TGF-β has been reported to be produced by many tumor cells and suppress antitumor immunity in hosts. On the other hand, TGF-β also has been shown to promote tumor angiogenesis [16]. Thus, TGF-β is considered to be profoundly involved in cancer progression. Several groups have tried to neutralize TGF-β to enhance antitumor immunity. Inoculation of EL4 mouse thymoma that was genetically engineered to secrete soluble TGFβRII (sTGFβRII) prevented the growth of other tumors [19]. Neutralization by antibody against TGF-β prevented tumor growth in the presence of activated DC, but the administration of anti-TGF-β alone showed no significant antitumor effect [9]. Another group reported that transgenic mice expressing dominant-negative TGFβRII on T cells did not accept tumor cell growth and that RAG1−/− mice reconstituted by these T cells survived after tumor challenge. However, tumor prevention was only effective for the first 3 days after reconstitution of the T cells expressing dominant-negative TGFβRII, and it has not been exactly determined if blockade of TGF-β signaling induces antitumor immunity in mice carrying fully established tumors [6]. Consequently, although neutralization of TGF-β is promising, the method still contains obstacles to be overcome before it can be applied in cancer therapy.

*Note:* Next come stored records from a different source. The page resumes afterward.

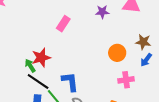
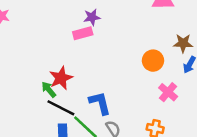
purple star: (102, 12) -> (92, 17), moved
pink rectangle: (63, 24) -> (83, 33), turned 49
pink cross: (126, 80) -> (168, 92), turned -35

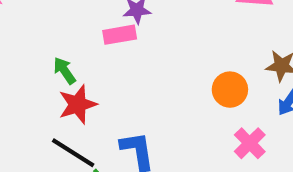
green arrow: (49, 89) -> (64, 71), moved

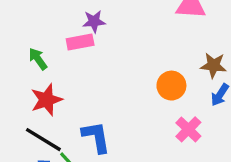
green arrow: (64, 71) -> (38, 59), moved

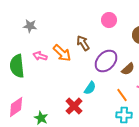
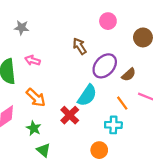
orange arrow: (62, 53) -> (36, 98), moved
cyan semicircle: (90, 88) -> (87, 95), size x1.5
cyan cross: (124, 115) -> (113, 125), moved

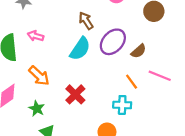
cyan semicircle: (87, 95) -> (80, 49), moved

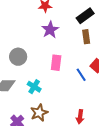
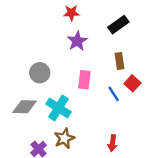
brown rectangle: (86, 37) -> (119, 61), moved
cyan cross: (34, 87) -> (58, 108), size x1.5

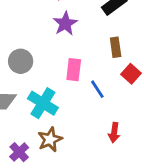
blue line: (114, 94) -> (97, 89), moved
red arrow: (112, 143) -> (114, 133), moved

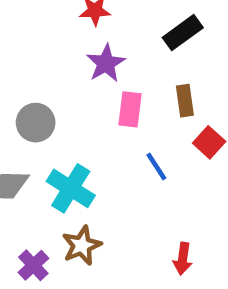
pink rectangle: (74, 70) -> (130, 109), moved
red arrow: (114, 133) -> (183, 259), moved

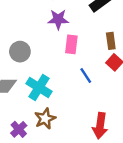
purple star: (106, 63) -> (58, 19), turned 30
brown rectangle: (185, 101) -> (111, 41), moved
red arrow: (183, 259) -> (100, 126), size x1.5

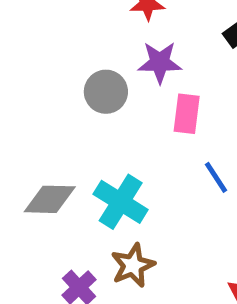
gray circle: (20, 52) -> (106, 92), moved

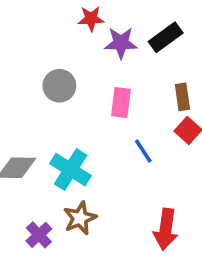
purple star: (160, 62) -> (121, 43), moved

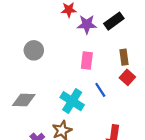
gray circle: (59, 86) -> (34, 50), moved
cyan cross: (71, 170) -> (72, 101), moved

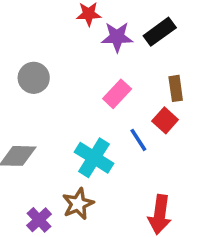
pink rectangle: (87, 60) -> (117, 94), turned 36
red square: (127, 77) -> (165, 120), moved

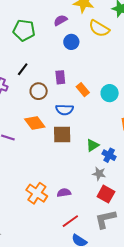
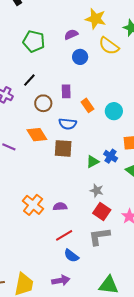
blue cross: (109, 155) -> (111, 156), moved

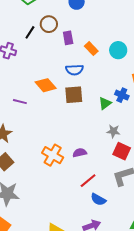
brown circle: (43, 103) -> (49, 24), moved

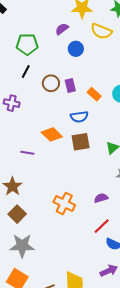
brown circle: (49, 24) -> (51, 83), moved
black line: (30, 32) -> (26, 72), moved
purple semicircle: (80, 153) -> (101, 198), moved

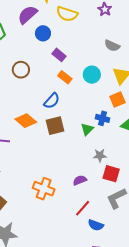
purple semicircle: (62, 29) -> (28, 15), size x1.5
purple rectangle: (70, 85) -> (59, 55), moved, turned -32
blue semicircle: (79, 117) -> (52, 101), turned -36

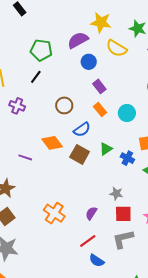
brown circle: (21, 70) -> (64, 105), moved
brown square: (55, 126) -> (80, 154), turned 30
green triangle: (87, 129) -> (106, 149), moved
red square: (111, 174) -> (123, 214), turned -30
purple semicircle: (80, 180) -> (91, 213), turned -48

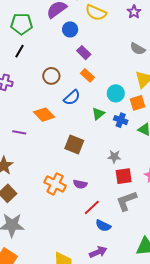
cyan circle: (127, 113) -> (116, 93), moved
brown square: (80, 154) -> (74, 144), moved
purple semicircle: (91, 213) -> (80, 184), moved, turned -104

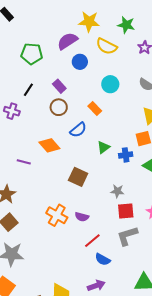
black line: (19, 51) -> (28, 90), moved
purple rectangle: (84, 53) -> (59, 86), moved
cyan circle: (116, 93) -> (110, 84), moved
blue cross: (121, 120) -> (126, 155), turned -32

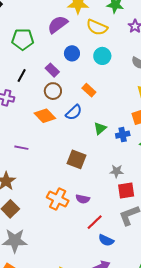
blue circle: (80, 62) -> (72, 53), moved
cyan circle: (110, 84) -> (102, 56), moved
orange diamond: (49, 145) -> (45, 116), moved

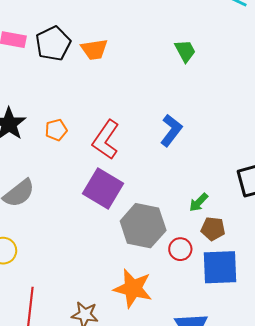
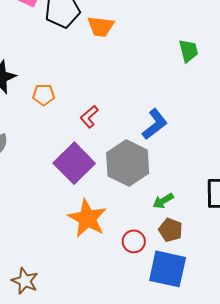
red L-shape: (106, 140) -> (89, 117), size x0.6
gray hexagon: (143, 226) -> (128, 163), moved
orange star: (133, 288) -> (87, 218), moved

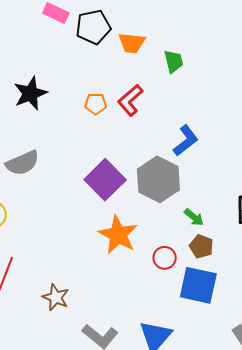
green trapezoid: (188, 51) -> (174, 61), moved
orange pentagon: (44, 95) -> (96, 104), moved
red L-shape: (89, 117) -> (130, 100), moved, size x1.4
green arrow: (163, 201) -> (194, 217), turned -110

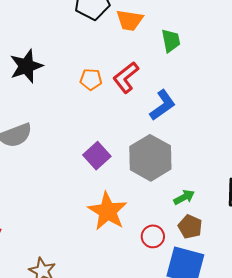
blue L-shape: (186, 141) -> (163, 105), moved
purple square: (105, 180) -> (97, 156), size x0.7
green arrow: (194, 217) -> (184, 197), turned -70

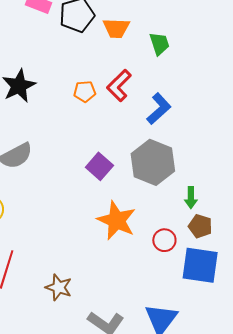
green arrow: (184, 197) -> (191, 198), turned 125

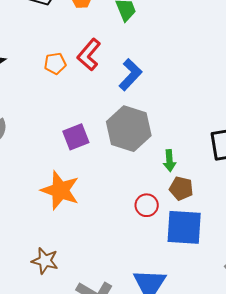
purple square: (99, 166) -> (76, 137), turned 32
orange star: (116, 220) -> (60, 190), moved

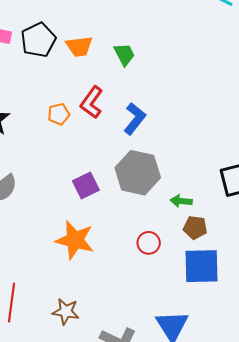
green arrow: (170, 161) -> (181, 201), turned 105
red circle: (147, 205) -> (149, 243), moved

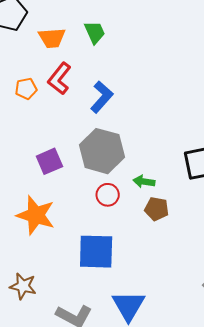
orange trapezoid: (79, 46) -> (52, 38), moved
red circle: (149, 243) -> (108, 195), moved
blue square: (202, 266) -> (96, 252), moved

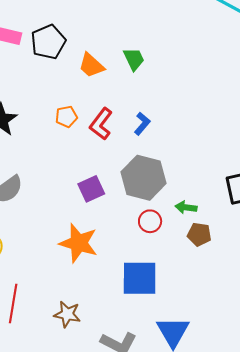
orange trapezoid: (52, 38) -> (91, 65), turned 48
red L-shape: (59, 79) -> (101, 124), moved
blue L-shape: (102, 97) -> (142, 124), size x0.7

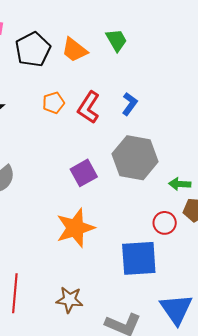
black pentagon: (48, 42) -> (33, 49), moved
red circle: (150, 221) -> (165, 223), moved
orange star: (79, 243) -> (75, 228), turned -30

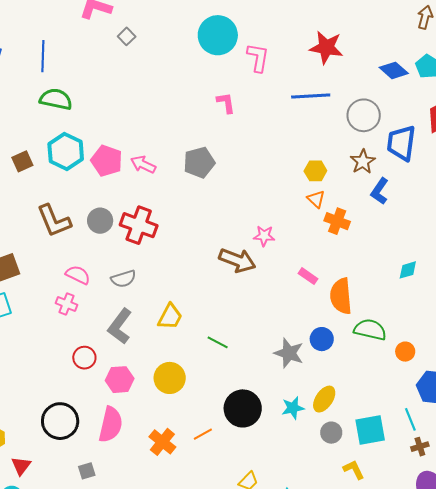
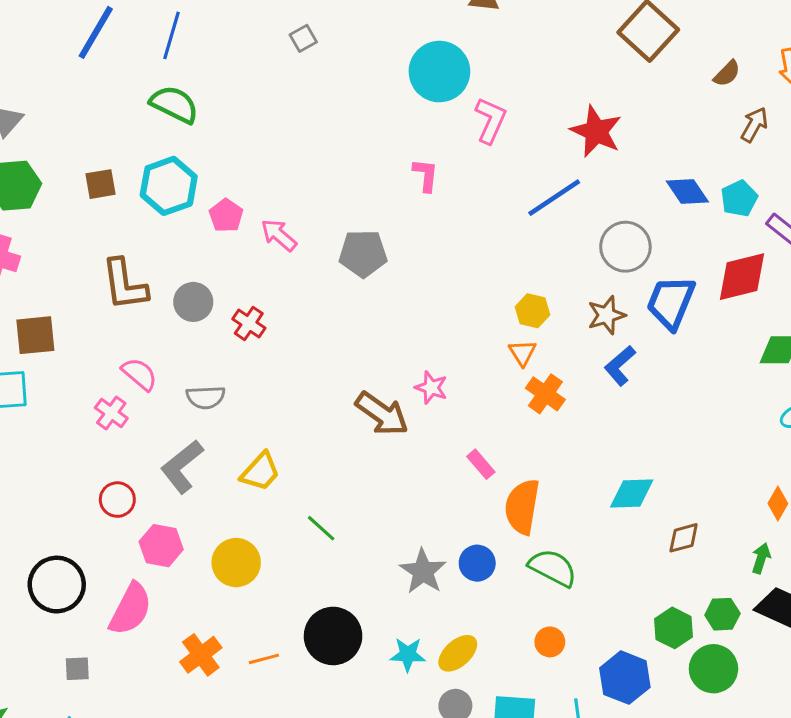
blue line: (311, 96) -> (554, 198), turned -45
pink pentagon: (107, 161) -> (226, 216), size x0.7
red cross: (139, 225) -> (249, 323), size x0.6
cyan diamond: (408, 270) -> (632, 494), size x1.4
orange circle: (405, 352) -> (550, 642), moved

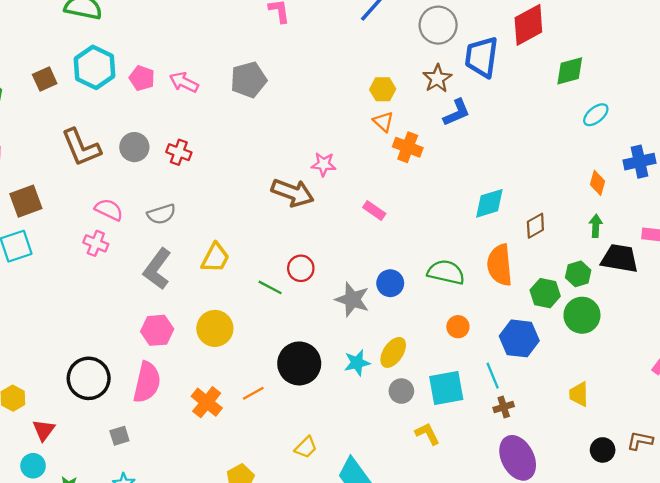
blue L-shape: (620, 366) -> (457, 113), turned -148
red circle: (117, 500) -> (301, 268), moved
orange semicircle: (522, 507) -> (500, 265), moved

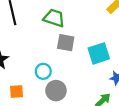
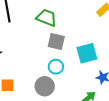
cyan circle: (43, 71) -> (56, 67), moved

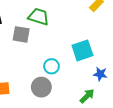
gray square: (56, 41) -> (21, 34), moved

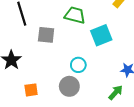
green trapezoid: (39, 17) -> (75, 15), moved
cyan square: (82, 50) -> (101, 35), moved

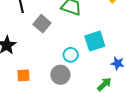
gray square: (46, 35) -> (42, 24), turned 30
cyan square: (101, 35) -> (95, 41), moved

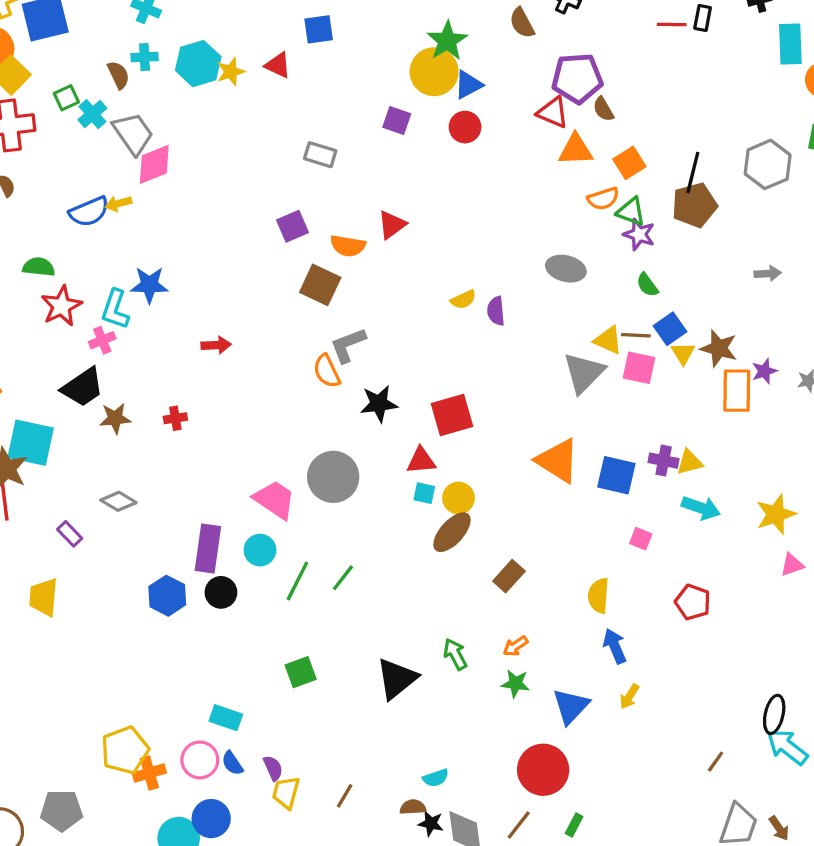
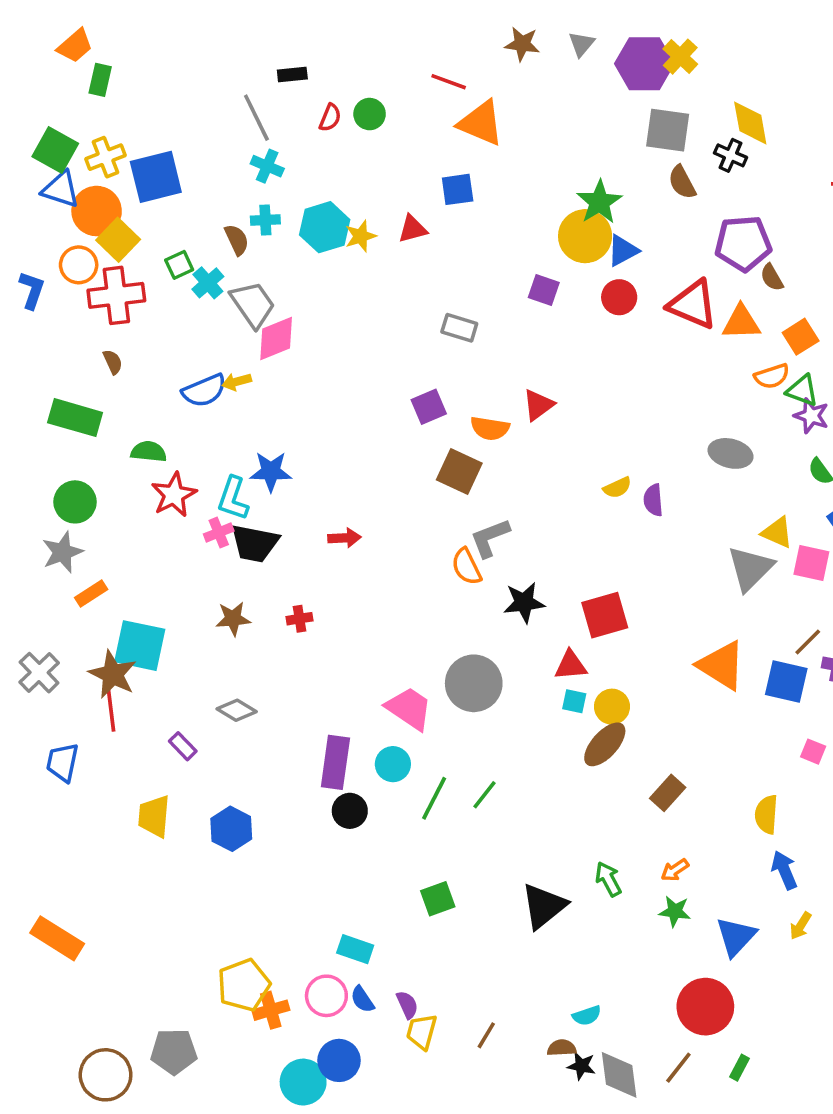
red triangle: (278, 65) -> (413, 229), turned -40
red triangle: (553, 112) -> (693, 304), moved, size x1.4
brown line: (636, 335) -> (808, 642), moved, turned -48
black trapezoid: (83, 387) -> (255, 543), moved, turned 45
blue hexagon: (167, 596) -> (231, 829), moved

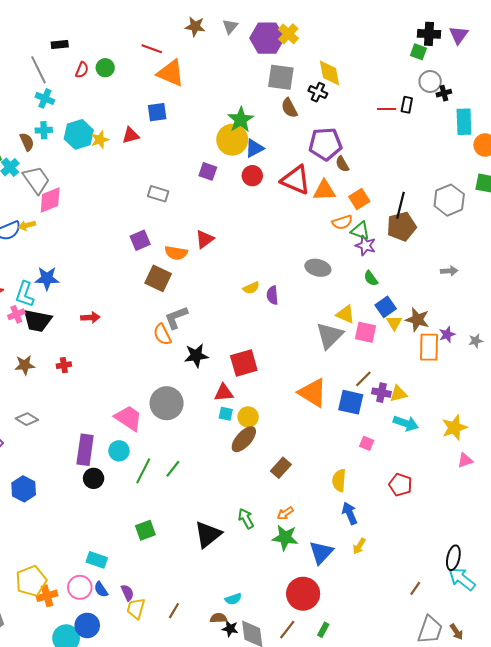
green star: (675, 911) -> (285, 538), size x1.4

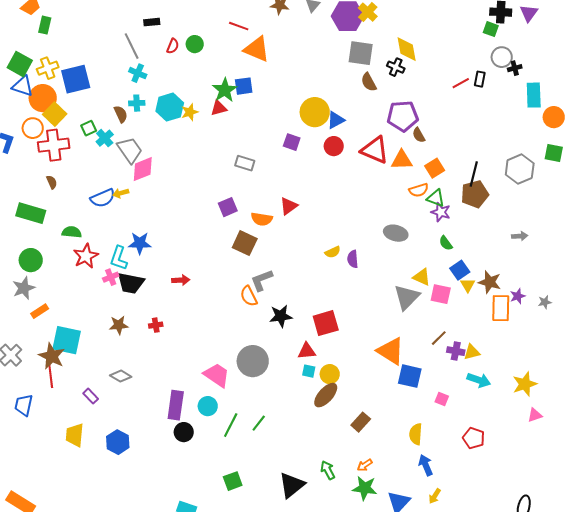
red line: (387, 109) -> (461, 83), turned -30
green star: (241, 120) -> (225, 90), moved
blue square: (351, 402) -> (410, 376), moved

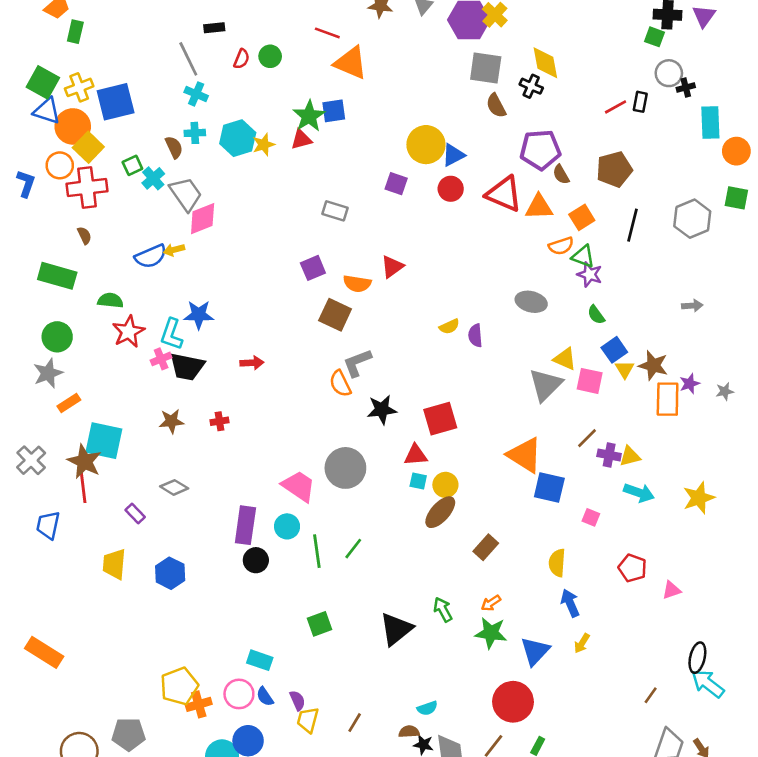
brown pentagon: (475, 194) -> (614, 169), moved
pink triangle: (535, 415) -> (671, 590), moved
green line: (231, 425) -> (317, 551), turned -35

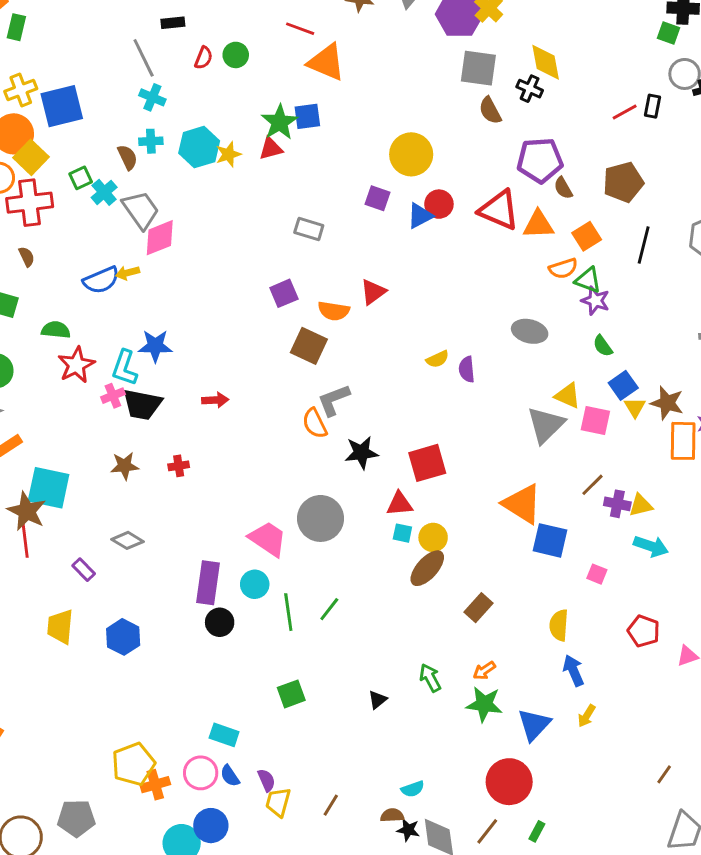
blue triangle: (453, 155) -> (420, 216), moved
black triangle: (396, 629) -> (378, 700), size x0.5

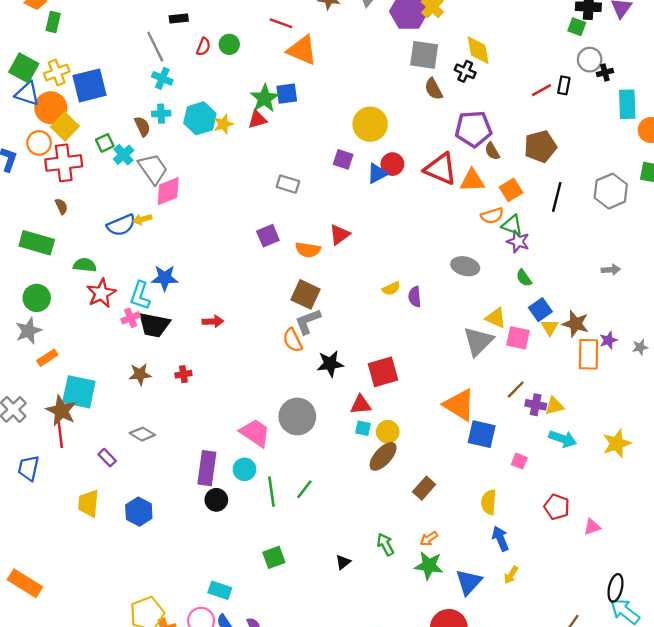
brown square: (309, 346) -> (306, 294), moved

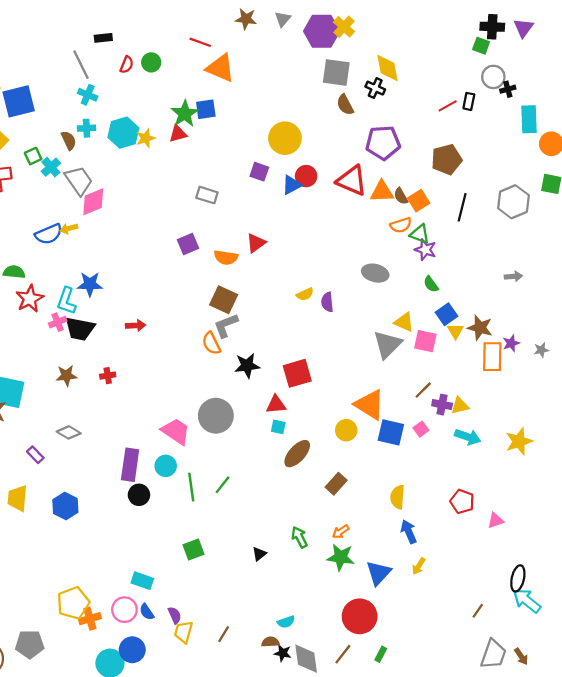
brown semicircle: (492, 151) -> (401, 196), moved
yellow circle: (388, 432) -> (346, 430), moved
pink square: (519, 461) -> (421, 429), moved, turned 32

In this study, we inoculated a plasmid DNA encoding soluble TGFβRII into tumor-bearing mice for neutralization of tumor-producing TGF-β. Because of easy administration, low price, and stable expression, administration of the DNA is thought to be more rational than periodical and repeated administrations of the neutralizing antibodies or soluble TGFβRII proteins. By inoculation of sTGFβRII DNA, potent cytotoxic activity specific for immunogenic tumors was spontaneously elicited, and the established tumors were eradicated without any further active antigen sensitization. Further, this treatment does not require determination of MHC alleles of patients or tumor-associated antigen (TAA) peptides. Therefore, this strategy seems to be applicable in human cancer therapy.
Materials and methods
Cells and mice
A 6- to 8-week-old female C57BL/6 mice were purchased from CLEA Japan Inc. (Tokyo, Japan) and maintained under specific-pathogen-free conditions.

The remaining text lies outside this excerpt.